An opinionated architectural layer for integrating Large Language Models in Node.js.

Provider-agnostic by design.

Most LLM SDKs tightly couple your application to vendors, APIs, and churn. NodeLLM provides a unified, production-oriented API for interacting with over 540+ models across multiple providers (OpenAI, Gemini, Anthropic, DeepSeek, OpenRouter, Ollama, etc.) without the SDK fatigue.

                        


npm version License: MIT TypeScript


🛑 What NodeLLM is NOT

NodeLLM represents a clear architectural boundary between your system and LLM vendors.

NodeLLM is NOT:

  • A wrapper around a single provider SDK (like openai or @google/generative-ai)
  • A prompt-engineering framework
  • An agent playground or experimental toy

🏗️ Why NodeLLM?

Most AI integrations today are provider-specific, SDK-driven, and leaky at abstraction boundaries. This creates long-term architectural risk. LLMs should be treated as infrastructure, and NodeLLM exists to help you integrate them without vendor lock-in.

NodeLLM exists to solve architectural problems, not just provide API access.
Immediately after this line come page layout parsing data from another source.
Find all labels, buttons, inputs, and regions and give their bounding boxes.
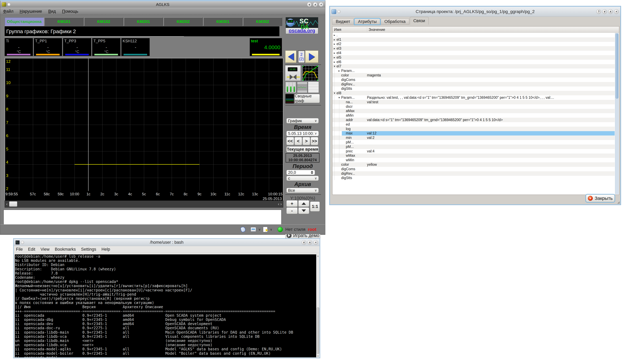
expander-icon[interactable]: ▸ [333, 42, 337, 46]
help-button[interactable]: ? [596, 9, 601, 14]
tree-row-na[interactable]: na...val:test [333, 100, 615, 104]
print-icon[interactable] [251, 227, 256, 232]
aglks-titlebar[interactable]: AGLKS ∨ ∧ × [0, 1, 325, 8]
param-card-T_PP5[interactable]: T_PP5-°C [92, 38, 120, 56]
tree-row-Param[interactable]: ▸Param... [333, 68, 615, 73]
tree-row-el7[interactable]: ▾el7 [333, 64, 615, 69]
terminal-menu-settings[interactable]: Settings [81, 247, 96, 252]
overview-trend-button[interactable] [297, 82, 307, 93]
terminal-menu-bookmarks[interactable]: Bookmarks [55, 247, 76, 252]
faceplate-view-button[interactable] [285, 82, 296, 93]
close-button[interactable]: × [319, 2, 323, 7]
summary-graph-thumbnail[interactable] [285, 94, 294, 104]
project-titlebar[interactable]: Страница проекта: /prj_AGLKS/pg_so/pg_1/… [330, 7, 620, 17]
tree-row-color[interactable]: colormagenta [333, 73, 615, 77]
tree-row-ed[interactable]: ed [333, 122, 615, 127]
tree-row-wMax[interactable]: wMax [333, 154, 615, 158]
tree-row-Param[interactable]: ▾Param...Раздельно: val:test, , , val:da… [333, 95, 615, 100]
alarm-quietance-icon[interactable] [240, 226, 246, 233]
param-card-T_PP1[interactable]: T_PP1-°C [34, 38, 62, 56]
maximize-button[interactable]: ∧ [308, 240, 312, 245]
tree-row-digStts[interactable]: digStts [333, 176, 615, 180]
tab-Общестанционна[interactable]: Общестанционна [5, 17, 44, 26]
menu-item-3[interactable]: Вид [48, 9, 56, 14]
export-icon[interactable] [263, 227, 267, 232]
tree-row-[interactable]: ▸. [333, 33, 615, 37]
scroll-left-icon[interactable]: ‹ [5, 202, 9, 206]
minimize-button[interactable]: ∨ [602, 9, 607, 14]
tree-row-digRev[interactable]: digRev... [333, 171, 615, 176]
time-nav-back[interactable]: < [294, 137, 302, 145]
minimize-button[interactable]: ∨ [307, 2, 312, 7]
terminal-scrollbar[interactable]: ∧ ∨ [316, 254, 320, 357]
message-panel[interactable] [3, 210, 282, 226]
period-spinbox[interactable]: 20,0 [286, 170, 315, 175]
expander-icon[interactable]: ▾ [333, 91, 337, 95]
archive-select[interactable]: Все ∨ [286, 188, 319, 193]
y-shift-down-button[interactable] [298, 207, 309, 214]
trend-chart[interactable]: 12111098765432 9:59:5557c58c59c10:001c2c… [5, 58, 283, 202]
resize-grip[interactable]: ◢ [617, 200, 620, 204]
tree-row-dscr[interactable]: dscr [333, 104, 615, 109]
one-to-one-button[interactable]: 1:1 [310, 202, 320, 211]
scrollbar-thumb[interactable] [616, 33, 618, 99]
tree-row-pM[interactable]: pM... [333, 140, 615, 144]
tree-row-el1[interactable]: ▸el1 [333, 37, 615, 42]
tab-KM201[interactable]: KM201 [124, 17, 163, 26]
tree-row-color[interactable]: coloryellow [333, 162, 615, 167]
prev-page-button[interactable] [285, 50, 296, 63]
tab-KM101[interactable]: KM101 [44, 17, 83, 26]
spin-arrows-icon[interactable] [311, 171, 313, 174]
expander-icon[interactable]: ▾ [333, 65, 337, 68]
y-zoom-out-button[interactable]: - [286, 207, 298, 214]
tree-row-wMin[interactable]: wMin [333, 158, 615, 162]
tree-row-el5[interactable]: ▸el5 [333, 55, 615, 60]
scrollbar-thumb[interactable] [317, 307, 319, 354]
tree-row-addr[interactable]: addrval:data:<d s="1" tm="1369465209" tm… [333, 118, 615, 122]
param-card-Ti[interactable]: Ti-°C [5, 38, 33, 56]
maximize-button[interactable]: ∧ [313, 2, 318, 7]
tree-row-aMax[interactable]: aMax [333, 109, 615, 113]
tree-row-min[interactable]: minval:2 [333, 136, 615, 140]
tree-row-aMin[interactable]: aMin [333, 113, 615, 118]
tab-KM102[interactable]: KM102 [84, 17, 123, 26]
scroll-arrows-icon[interactable]: ‹ › [277, 202, 283, 206]
terminal-menu-file[interactable]: File [16, 247, 23, 252]
summary-graph-button[interactable]: Сводные граф [295, 94, 320, 103]
tree-row-el3[interactable]: ▸el3 [333, 46, 615, 51]
close-dialog-button[interactable]: × Закрыть [586, 194, 615, 202]
current-time-button[interactable]: Текущее время [286, 146, 319, 152]
tree-row-digRev[interactable]: digRev... [333, 82, 615, 87]
tab-Обработка[interactable]: Обработка [381, 19, 409, 25]
menu-item-4[interactable]: Помощь [62, 9, 78, 14]
tab-Связи[interactable]: Связи [410, 17, 429, 25]
terminal-menu-edit[interactable]: Edit [28, 247, 35, 252]
time-select[interactable]: 5.05.13 10:00:15 ∨ [286, 131, 319, 136]
document-view-button[interactable] [308, 82, 319, 93]
param-card-test[interactable]: test4.0000 [250, 38, 282, 56]
terminal-menu-view[interactable]: View [41, 247, 50, 252]
tree-row-el8[interactable]: ▾el8 [333, 91, 615, 95]
tree-row-prec[interactable]: precval:4 [333, 149, 615, 154]
time-nav-fast-forward[interactable]: >> [311, 137, 318, 145]
expander-icon[interactable]: ▸ [337, 69, 341, 72]
terminal-titlebar[interactable]: /home/user : bash ∨ ∧ × [14, 239, 320, 246]
close-button[interactable]: × [614, 9, 619, 14]
terminal-console[interactable]: root@debian:/home/user# lsb_release -a N… [15, 254, 316, 357]
time-nav-forward[interactable]: > [303, 137, 310, 145]
scrollbar-thumb[interactable] [9, 201, 17, 207]
chart-horizontal-scrollbar[interactable]: ‹ ‹ › [5, 201, 283, 207]
mnemo-view-button[interactable]: 10.95 [285, 66, 301, 81]
trend-view-button-selected[interactable] [302, 66, 318, 81]
scroll-down-icon[interactable]: ∨ [316, 355, 320, 357]
tree-row-max[interactable]: maxval:12 [333, 131, 615, 136]
expander-icon[interactable]: ▾ [337, 96, 341, 99]
expander-icon[interactable]: ▸ [333, 38, 337, 41]
view-select[interactable]: График ∨ [286, 118, 319, 123]
plot-area[interactable]: 12111098765432 [5, 58, 283, 191]
tree-row-pM[interactable]: pM... [333, 144, 615, 149]
y-zoom-in-button[interactable]: + [286, 200, 298, 207]
tab-KM202[interactable]: KM202 [164, 17, 203, 26]
tree-vertical-scrollbar[interactable] [615, 33, 619, 194]
tab-KM302[interactable]: KM302 [243, 17, 282, 26]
It is the core architectural layer for LLMs in the Node.js ecosystem.

Strategic Goals

  • Provider Isolation: Decouple your services from vendor SDKs.
  • Production-Ready: Native support for streaming, retries, and unified error handling.
  • Predictable API: Consistent behavior for Tools, Vision, and Structured Outputs across all models.

⚡ The Architectural Path

import { NodeLLM } from "@node-llm/core";

// 1. Configure once
NodeLLM.configure({ provider: "openai" });

// 2. Chat (High-level request/response)
const chat = NodeLLM.chat("gpt-4o");
const response = await chat.ask("Explain event-driven architecture");
console.log(response.content);

// 3. Streaming (Standard AsyncIterator)
for await (const chunk of chat.stream("Explain event-driven architecture")) {
  process.stdout.write(chunk.content);
}

🔧 Strategic Configuration

NodeLLM provides a flexible configuration system designed for enterprise usage:

// Recommended for multi-provider pipelines
NodeLLM.configure((config) => {
  config.openaiApiKey = process.env.OPENAI_API_KEY;
  config.anthropicApiKey = process.env.ANTHROPIC_API_KEY;
  config.ollamaApiBase = process.env.OLLAMA_API_BASE;
});

// Switch providers at the framework level
NodeLLM.configure({ provider: "anthropic" });

// Support for Custom Endpoints (e.g., Azure or LocalAI)
NodeLLM.configure({
  openaiApiKey: process.env.AZURE_KEY,
  openaiApiBase: "https://your-resource.openai.azure.com/openai/deployments/...",
});

Full Configuration Guide →



🔮 Capabilities

💬 Unified Chat

Stop rewriting code for every provider. NodeLLM normalizes inputs and outputs into a single, predictable mental model.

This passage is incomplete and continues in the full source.